## Exercise instructions
Would you retype, word for word, the line with "Outline anything matching" and each line after it to the end of the entries below, leaving the pictures out?

Top of Data for review

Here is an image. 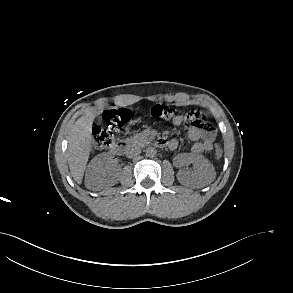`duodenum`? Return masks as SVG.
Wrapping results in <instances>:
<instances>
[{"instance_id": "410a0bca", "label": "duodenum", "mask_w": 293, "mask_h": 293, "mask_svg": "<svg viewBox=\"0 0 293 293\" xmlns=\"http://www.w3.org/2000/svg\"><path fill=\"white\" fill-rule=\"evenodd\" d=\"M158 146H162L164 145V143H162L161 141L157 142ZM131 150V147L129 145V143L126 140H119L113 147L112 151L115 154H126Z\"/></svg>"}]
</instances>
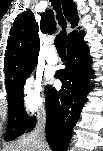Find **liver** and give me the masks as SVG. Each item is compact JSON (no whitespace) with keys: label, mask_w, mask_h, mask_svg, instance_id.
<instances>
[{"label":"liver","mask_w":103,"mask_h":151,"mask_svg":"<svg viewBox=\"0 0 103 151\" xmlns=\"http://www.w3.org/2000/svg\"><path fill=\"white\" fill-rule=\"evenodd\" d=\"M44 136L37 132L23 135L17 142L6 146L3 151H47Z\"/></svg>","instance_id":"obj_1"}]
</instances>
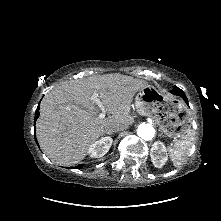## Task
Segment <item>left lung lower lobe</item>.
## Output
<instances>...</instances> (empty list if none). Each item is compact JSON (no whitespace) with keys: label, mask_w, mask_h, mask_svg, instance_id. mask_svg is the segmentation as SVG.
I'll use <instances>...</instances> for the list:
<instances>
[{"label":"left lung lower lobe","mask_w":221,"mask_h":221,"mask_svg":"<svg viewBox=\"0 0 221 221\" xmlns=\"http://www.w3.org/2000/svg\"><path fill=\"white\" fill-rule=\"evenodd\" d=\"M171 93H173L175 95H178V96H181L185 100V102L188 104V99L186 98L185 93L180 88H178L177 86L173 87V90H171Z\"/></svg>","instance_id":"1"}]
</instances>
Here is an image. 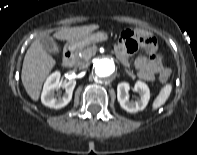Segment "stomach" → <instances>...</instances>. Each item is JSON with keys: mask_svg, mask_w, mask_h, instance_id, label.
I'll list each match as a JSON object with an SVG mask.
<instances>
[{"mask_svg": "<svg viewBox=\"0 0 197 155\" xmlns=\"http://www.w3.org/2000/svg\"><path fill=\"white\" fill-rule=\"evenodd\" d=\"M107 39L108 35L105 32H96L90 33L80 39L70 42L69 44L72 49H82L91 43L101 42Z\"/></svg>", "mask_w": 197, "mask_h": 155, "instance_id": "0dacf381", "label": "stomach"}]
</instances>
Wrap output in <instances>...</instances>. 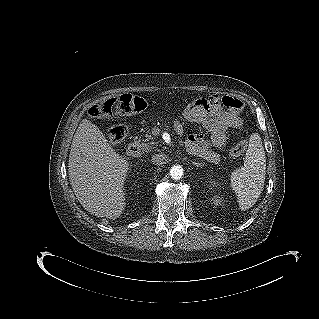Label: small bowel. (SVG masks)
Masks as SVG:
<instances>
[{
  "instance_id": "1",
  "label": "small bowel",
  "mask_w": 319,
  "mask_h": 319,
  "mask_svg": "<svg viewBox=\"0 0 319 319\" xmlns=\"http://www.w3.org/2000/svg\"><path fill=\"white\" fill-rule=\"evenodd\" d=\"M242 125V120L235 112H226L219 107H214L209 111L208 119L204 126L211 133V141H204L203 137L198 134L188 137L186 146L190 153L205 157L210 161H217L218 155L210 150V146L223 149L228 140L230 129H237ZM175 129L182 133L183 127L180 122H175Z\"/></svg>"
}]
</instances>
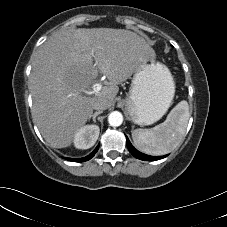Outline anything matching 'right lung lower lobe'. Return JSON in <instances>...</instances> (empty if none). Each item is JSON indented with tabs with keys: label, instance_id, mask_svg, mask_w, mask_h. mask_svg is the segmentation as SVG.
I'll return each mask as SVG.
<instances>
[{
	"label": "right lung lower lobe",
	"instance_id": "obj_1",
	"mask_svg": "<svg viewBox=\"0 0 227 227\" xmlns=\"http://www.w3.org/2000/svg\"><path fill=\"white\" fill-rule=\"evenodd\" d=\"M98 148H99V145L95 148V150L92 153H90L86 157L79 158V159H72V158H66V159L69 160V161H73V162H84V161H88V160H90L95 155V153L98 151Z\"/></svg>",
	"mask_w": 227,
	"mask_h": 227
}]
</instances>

Bottom of Data for review

## Answer
Outline anything matching 'right lung lower lobe'. Return JSON in <instances>...</instances> (empty if none). Each item is JSON indented with tabs with keys: label, instance_id, mask_svg, mask_w, mask_h. mask_svg is the segmentation as SVG.
I'll return each mask as SVG.
<instances>
[{
	"label": "right lung lower lobe",
	"instance_id": "obj_1",
	"mask_svg": "<svg viewBox=\"0 0 227 227\" xmlns=\"http://www.w3.org/2000/svg\"><path fill=\"white\" fill-rule=\"evenodd\" d=\"M98 148H99V145L95 148V150L92 153H90L86 157L79 158V159H72V158H66V159L69 160V161H73V162H84V161H88V160H90L95 155V153L98 151Z\"/></svg>",
	"mask_w": 227,
	"mask_h": 227
}]
</instances>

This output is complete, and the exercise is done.